* **EXERCISE BRIEF**
A verbatim repeat of the lines below is required, with the pictures removed.

* **PROVIDED DATA**
----------------------------------------
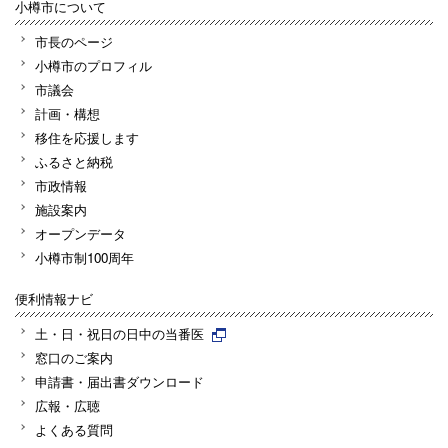
小樽市について
市長のページ
小樽市のプロフィル
市議会
計画・構想
移住を応援します
ふるさと納税
市政情報
施設案内
オープンデータ
小樽市制100周年
便利情報ナビ
土・日・祝日の日中の当番医
窓口のご案内
申請書・届出書ダウンロード
広報・広聴
よくある質問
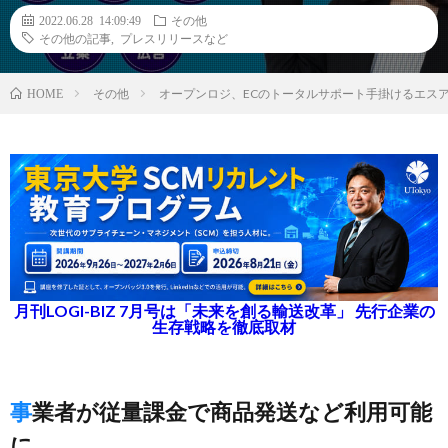
2022.06.28 14:09:49
その他
その他の記事
,
プレスリリースなど
その他
オープンロジ、ECのトータルサポート手掛けるエス
HOME
月刊LOGI-BIZ 7月号は「未来を創る輸送改革」 先行企業の
生存戦略を徹底取材
事業者が従量課金で商品発送など利用可能
に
----------------------------------------
* **ANSWER SPACE**
小樽市について
市長のページ
小樽市のプロフィル
市議会
計画・構想
移住を応援します
ふるさと納税
市政情報
施設案内
オープンデータ
小樽市制100周年
便利情報ナビ
土・日・祝日の日中の当番医
窓口のご案内
申請書・届出書ダウンロード
広報・広聴
よくある質問
2022.06.28 14:09:49
その他
その他の記事
,
プレスリリースなど
その他
オープンロジ、ECのトータルサポート手掛けるエス
HOME
月刊LOGI-BIZ 7月号は「未来を創る輸送改革」 先行企業の
生存戦略を徹底取材
事業者が従量課金で商品発送など利用可能
に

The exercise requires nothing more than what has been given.